Your objective>
Give again, unchanged, the line that contains "Portal de Periódicos" together with every line that follows it until the entries end.

Data supplied>

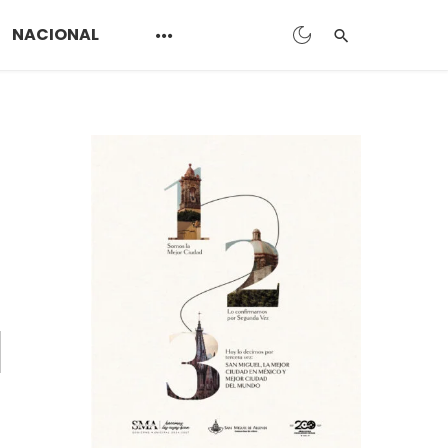
NACIONAL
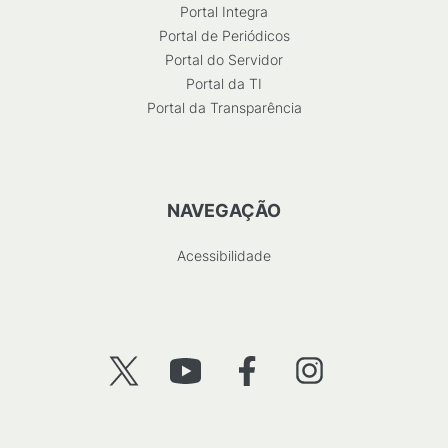
Portal Integra
Portal de Periódicos
Portal do Servidor
Portal da TI
Portal da Transparência
NAVEGAÇÃO
Acessibilidade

Result>
Portal de Periódicos
Portal do Servidor
Portal da TI
Portal da Transparência
NAVEGAÇÃO
Acessibilidade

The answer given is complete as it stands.